▼

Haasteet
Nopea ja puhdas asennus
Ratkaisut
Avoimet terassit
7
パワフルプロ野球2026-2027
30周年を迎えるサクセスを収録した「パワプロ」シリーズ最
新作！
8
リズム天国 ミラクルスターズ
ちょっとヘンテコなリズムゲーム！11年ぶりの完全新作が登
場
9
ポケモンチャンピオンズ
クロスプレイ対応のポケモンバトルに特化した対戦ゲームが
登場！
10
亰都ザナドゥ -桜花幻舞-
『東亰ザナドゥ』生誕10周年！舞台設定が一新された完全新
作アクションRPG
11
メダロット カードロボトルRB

▲
▼

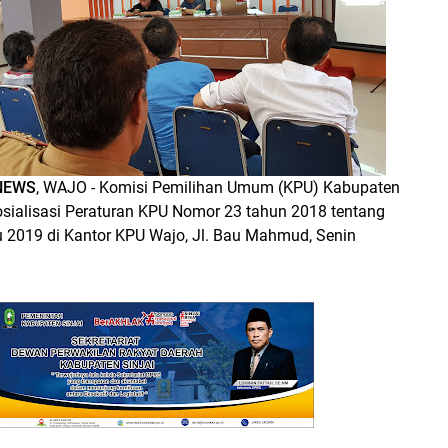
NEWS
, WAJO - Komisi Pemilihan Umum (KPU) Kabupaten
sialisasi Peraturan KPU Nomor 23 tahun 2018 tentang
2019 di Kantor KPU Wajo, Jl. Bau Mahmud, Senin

▲
▼

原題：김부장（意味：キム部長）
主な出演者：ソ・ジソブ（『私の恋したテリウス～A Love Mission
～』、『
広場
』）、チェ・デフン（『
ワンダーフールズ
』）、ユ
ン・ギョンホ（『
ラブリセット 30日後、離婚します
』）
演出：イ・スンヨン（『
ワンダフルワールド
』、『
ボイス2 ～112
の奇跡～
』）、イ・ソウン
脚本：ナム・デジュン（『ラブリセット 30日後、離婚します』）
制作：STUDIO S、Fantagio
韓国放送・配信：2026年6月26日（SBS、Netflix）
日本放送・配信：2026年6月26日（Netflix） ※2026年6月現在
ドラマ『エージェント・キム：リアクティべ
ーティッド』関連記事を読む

▲

Instructions for the task:
Could you count the lines in the material above that include the word "Netflix"? Give the count alone.

Answer to the exercise:
2